KUWAIT: Over 3000 workers from different oil companies gathered at the Oil and Petrochemical Industries Workers Confederation building yesterday to protest against the proposed decisions to remove some of their benefits. The President of the Oil and Petrochemical Industries Workers Confederation Seif Al-Qahtani said that all the unions and workers are united – as they reject any form of cuts. “We’re not creating problems; we are just defending our rights,” he said.
“Oil labor unions have the same demands. We are against the Strategic Alternative which is – death to the oil sector. Also we are also against privatizing the oil sector which will put us under the power of private sector and the businessmen,” he added. Salah Al-Marzouq, Chairman of the KOC Labor Union said that the oil crisis is caused by wrong policies and bad management. “The salaries of the oil sector employees is already included in the cost of oil barrel – and is not included in the fifth section of the national budget (salaries) – so it’s not part of the budget” he stressed.
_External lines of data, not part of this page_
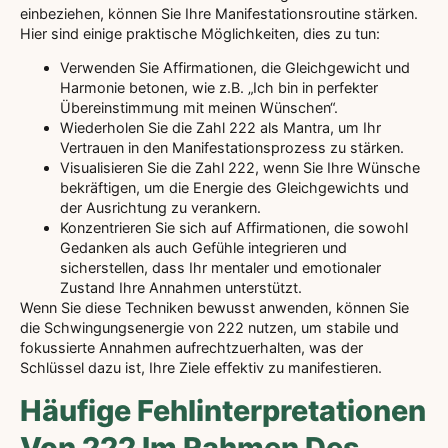
einbeziehen, können Sie Ihre Manifestationsroutine stärken.
Hier sind einige praktische Möglichkeiten, dies zu tun:
Verwenden Sie Affirmationen, die Gleichgewicht und
Harmonie betonen, wie z.B. „Ich bin in perfekter
Übereinstimmung mit meinen Wünschen“.
Wiederholen Sie die Zahl 222 als Mantra, um Ihr
Vertrauen in den Manifestationsprozess zu stärken.
Visualisieren Sie die Zahl 222, wenn Sie Ihre Wünsche
bekräftigen, um die Energie des Gleichgewichts und
der Ausrichtung zu verankern.
Konzentrieren Sie sich auf Affirmationen, die sowohl
Gedanken als auch Gefühle integrieren und
sicherstellen, dass Ihr mentaler und emotionaler
Zustand Ihre Annahmen unterstützt.
Wenn Sie diese Techniken bewusst anwenden, können Sie
die Schwingungsenergie von 222 nutzen, um stabile und
fokussierte Annahmen aufrechtzuerhalten, was der
Schlüssel dazu ist, Ihre Ziele effektiv zu manifestieren.
Häufige Fehlinterpretationen
Von 222 Im Rahmen Des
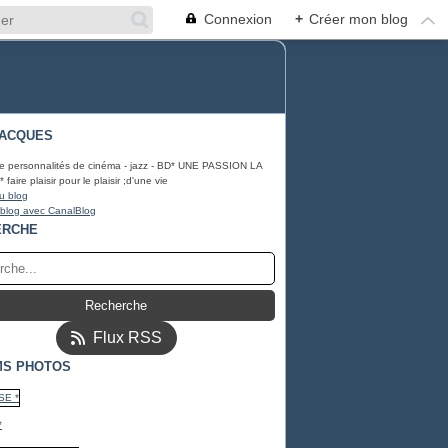
Connexion
+
Créer mon blog
JACQUES
e personnalités de cinéma - jazz - BD* UNE PASSION LA
aire plaisir pour le plaisir ;d'une vie
u blog
 blog avec CanalBlog
ERCHE
Flux RSS
MS PHOTOS
*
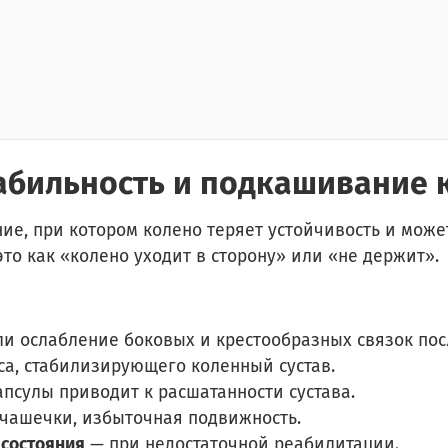
табильность и подкашивание 
ние, при котором колено теряет устойчивость и мож
это как «колено уходит в сторону» или «не держит».
и ослабление боковых и крестообразных связок пос
а, стабилизирующего коленный сустав.
псулы приводит к расшатанности сустава.
чашечки, избыточная подвижность.
 состояния
— при недостаточной реабилитации.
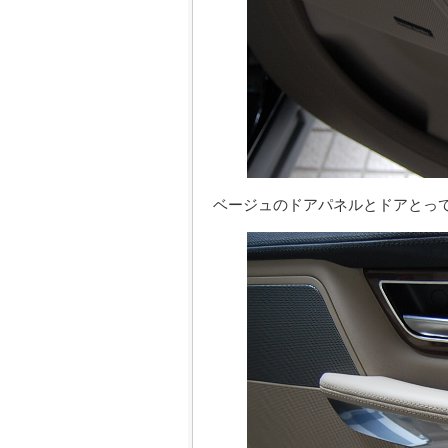
ベージュのドアパネルとドアとっ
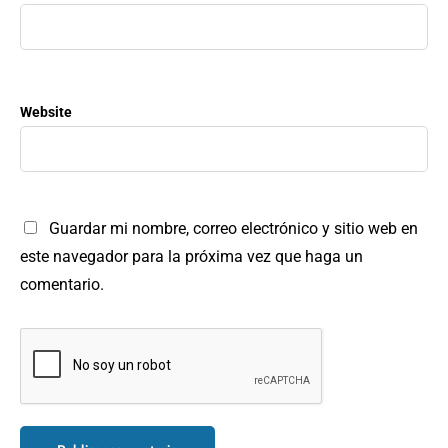
Website
Guardar mi nombre, correo electrónico y sitio web en
este navegador para la próxima vez que haga un
comentario.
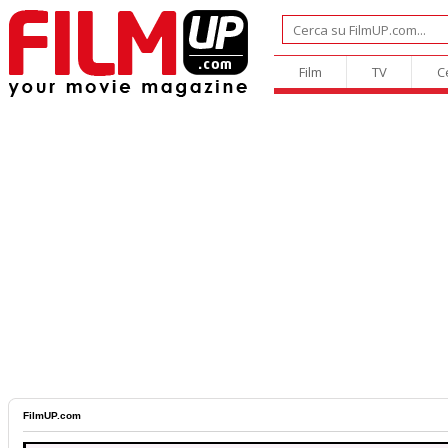
Film
TV
C
FilmUP.com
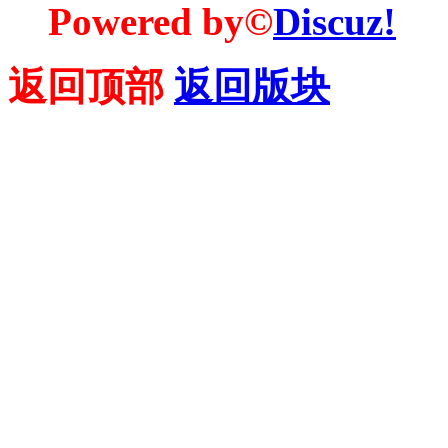
Powered by©
Discuz!
返回顶部
返回版块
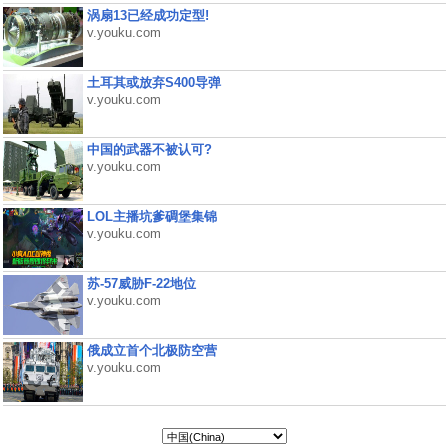
涡扇13已经成功定型!
v.youku.com
土耳其或放弃S400导弹
v.youku.com
中国的武器不被认可?
v.youku.com
LOL主播坑爹碉堡集锦
v.youku.com
苏-57威胁F-22地位
v.youku.com
俄成立首个北极防空营
v.youku.com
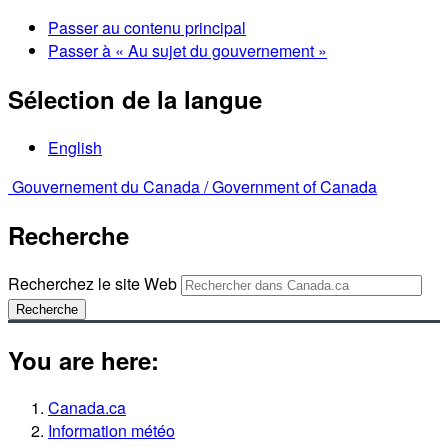
Passer au contenu principal
Passer à « Au sujet du gouvernement »
Sélection de la langue
English
Gouvernement du Canada /
Government of Canada
Recherche
Recherchez le site Web
Recherche
You are here:
Canada.ca
Information météo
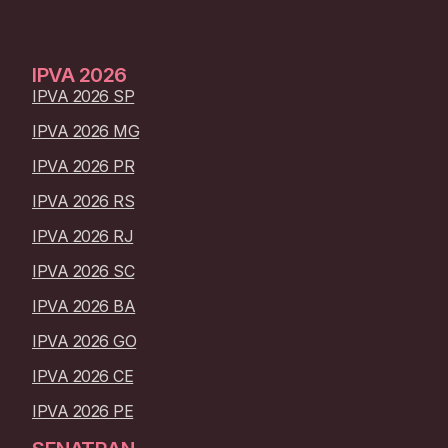
IPVA
2026
IPVA 2026 SP
IPVA 2026 MG
IPVA 2026 PR
IPVA 2026 RS
IPVA 2026 RJ
IPVA 2026 SC
IPVA 2026 BA
IPVA 2026 GO
IPVA 2026 CE
IPVA 2026 PE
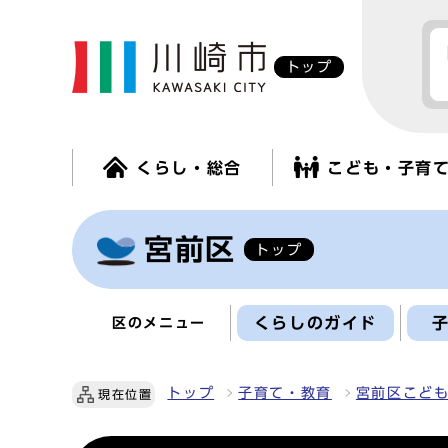
トップ
くらし・総合
こども・子育
宮前区
トップ
くらしのガイド
区のメニュー
トップ
子育て・教育
宮前区こど
現在位置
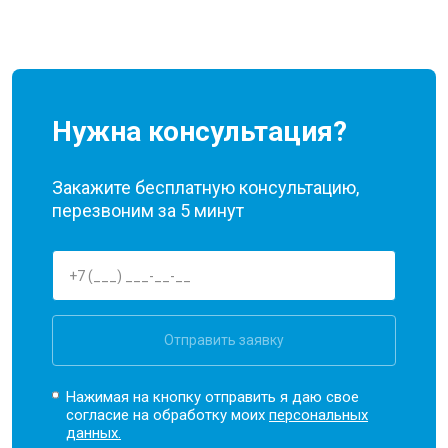
Нужна консультация?
Закажите бесплатную консультацию,
перезвоним за 5 минут
Отправить заявку
Нажимая на кнопку отправить я даю свое
согласие на обработку моих
персональных
данных.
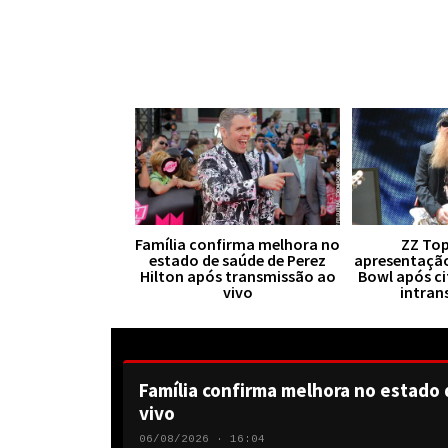
Família confirma melhora no
ZZ Top
estado de saúde de Perez
apresentaçã
Hilton após transmissão ao
Bowl após ci
vivo
intran
Família confirma melhora no estado 
vivo
06/08/2026 · 16:04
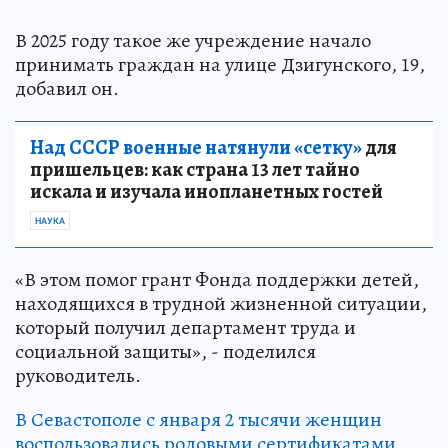
В 2025 году такое же учреждение начало
принимать граждан на улице Дзигунского, 19,
добавил он.
Над СССР военные натянули «сетку»
для
пришельцев: как страна 13 лет тайно
искала и изучала инопланетных гостей
НАУКА
«В этом помог грант Фонда поддержки детей,
находящихся в трудной жизненной ситуации,
который получил департамент труда и
социальной защиты», - поделился
руководитель.
В Севастополе с января 2 тысячи женщин
воспользовались родовыми сертификатами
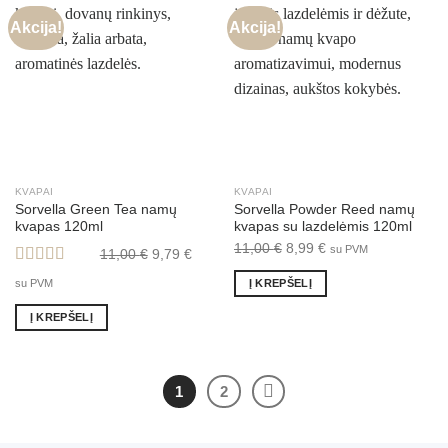
Akcija!
Akcija!
KVAPAI
KVAPAI
Sorvella Green Tea namų
Sorvella Powder Reed namų
kvapas 120ml
kvapas su lazdelėmis 120ml
Original
Current
Original
Current
11,00
€
8,99
€
su PVM
11,00
€
9,79
€
price
price
price
price
Įvertinimas:
Į KREPŠELĮ
su PVM
was:
is:
was:
is:
5.00
iš 5
11,00 €.
9,79 €.
11,00 €.
8,99 €.
Į KREPŠELĮ
1
2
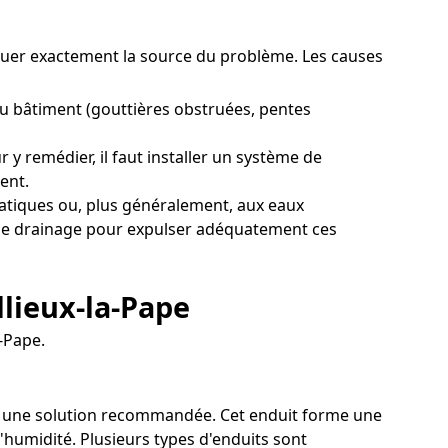
tiquer exactement la source du problème. Les causes
du bâtiment (gouttières obstruées, pentes
 y remédier, il faut installer un système de
ent.
éatiques ou, plus généralement, aux eaux
if de drainage pour expulser adéquatement ces
llieux-la-Pape
-Pape.
 est une solution recommandée. Cet enduit forme une
'humidité. Plusieurs types d'enduits sont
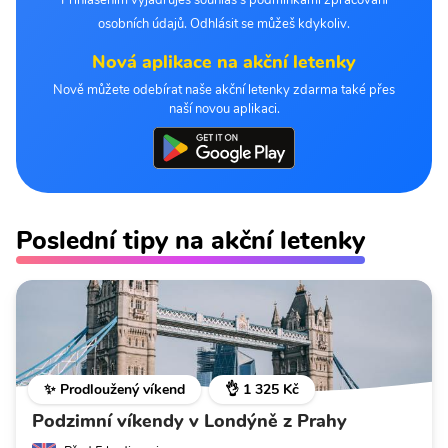
Přihlášením vyjadřuješ souhlas s podmínkami zpracování
osobních údajů. Odhlásit se můžeš kdykoliv.
Nová aplikace na akční letenky
Nově můžete odebírat naše akční letenky zdarma také přes
naší novou aplikaci.
Poslední tipy na akční letenky
✨ Prodloužený víkend
👌 1 325 Kč
Podzimní víkendy v Londýně z Prahy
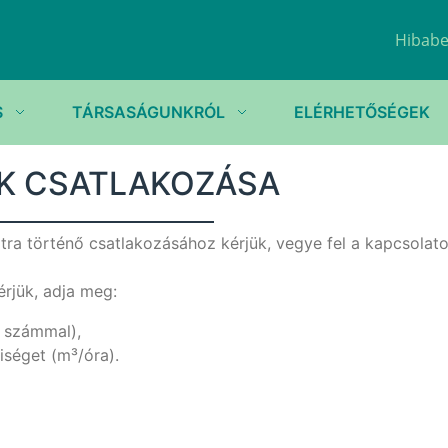
Hibabe
S
TÁRSASÁGUNKRÓL
ELÉRHETŐSÉGEK
K CSATLAKOZÁSA
ra történő csatlakozásához kérjük, vegye fel a kapcsolato
rjük, adja meg:
i számmal),
iséget (m³/óra).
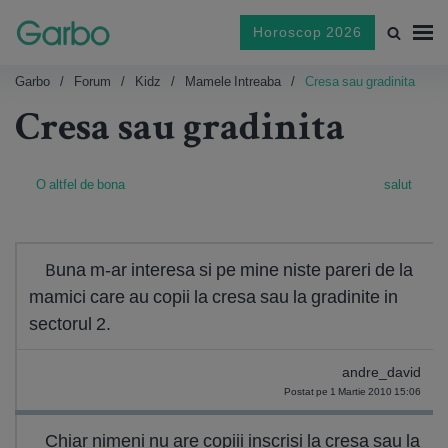
Horoscop 2026
Garbo
Forum
Kidz
Mamele Intreaba
Cresa sau gradinita
Cresa sau gradinita
O altfel de bona
salut
Buna m-ar interesa si pe mine niste pareri de la
mamici care au copii la cresa sau la gradinite in
sectorul 2.
andre_david
Postat pe 1 Martie 2010 15:06
Chiar nimeni nu are copiii inscrisi la cresa sau la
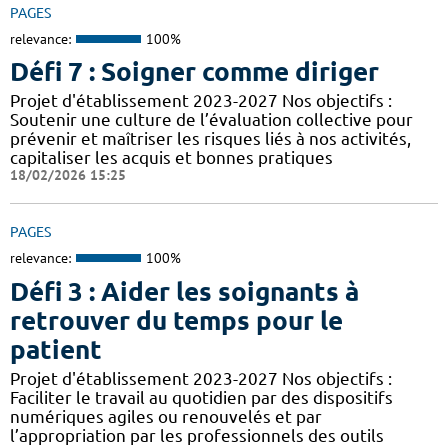
PAGES
relevance:
100%
Défi 7 : Soigner comme diriger
Projet d'établissement 2023-2027 Nos objectifs :
Soutenir une culture de l’évaluation collective pour
prévenir et maîtriser les risques liés à nos activités,
capitaliser les acquis et bonnes pratiques
18/02/2026 15:25
PAGES
relevance:
100%
Défi 3 : Aider les soignants à
retrouver du temps pour le
patient
Projet d'établissement 2023-2027 Nos objectifs :
Faciliter le travail au quotidien par des dispositifs
numériques agiles ou renouvelés et par
l’appropriation par les professionnels des outils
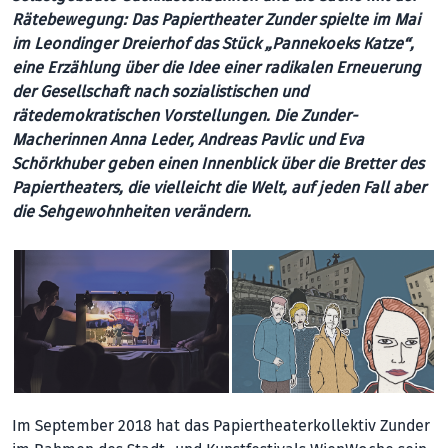
Rätebewegung: Das Papiertheater Zunder spielte im Mai
im Leondinger Dreierhof das Stück „Pannekoeks Katze“,
eine Erzählung über die Idee einer radikalen Erneuerung
der Gesellschaft nach sozialistischen und
rätedemokratischen Vorstellungen. Die Zunder-
Macherinnen Anna Leder, Andreas Pavlic und Eva
Schörkhuber geben einen Innenblick über die Bretter des
Papiertheaters, die vielleicht die Welt, auf jeden Fall aber
die Sehgewohnheiten verändern.
Im September 2018 hat das Papiertheaterkollektiv Zunder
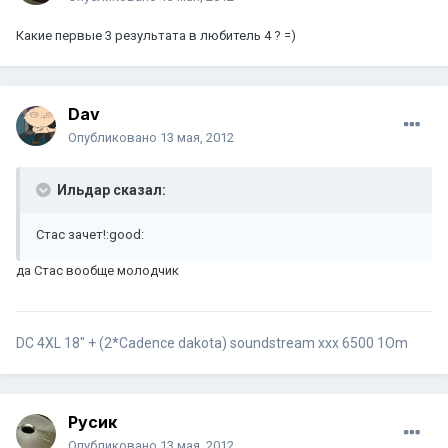
Какие первые 3 результата в любитель 4 ? =)
Dav
Опубликовано
13 мая, 2012
Ильдар сказал:
Стас зачет!:good:
да Стас вообще молодчик
DC 4XL 18" + (2*Cadence dakota) soundstream xxx 6500 1Om
Русик
Опубликовано
13 мая, 2012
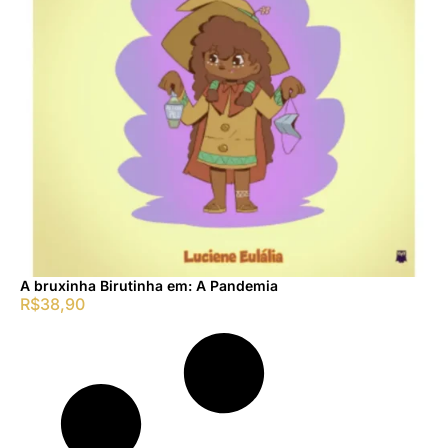
A bruxinha Birutinha em: A Pandemia
R$
38,90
“If the minister and chairman of KOC continue to issue abusive decisions aiming to let the Kuwaiti employees leave the oil sector or violate their rights, we will continue to protest,” Al marzouq added. Mohammed Al-Hajiri, President of the Labor Union of Kuwait Petroleum Company noted that the salaries of the oil sector employees do not cost the government even 1 KD. Some of the MPs who attended the protest rally threaten to grill the Oil Minister if these decisions were taken. The MPs include; Abdullah Al Tamimi, Mohammed Tana, Khalid Al Tahous and Madhi Al Hajri.
Responding to recent inquiries about offering some oil facilities for ‘privatization’ through PPP (Public Private Partnership), Deputy PM, Finance Minister and Acting Oil Minister Anas Al-Saleh said that Kuwait’s development plan has adopted economic reforms based on PPP principles – creating real chances of partnership with the private sector.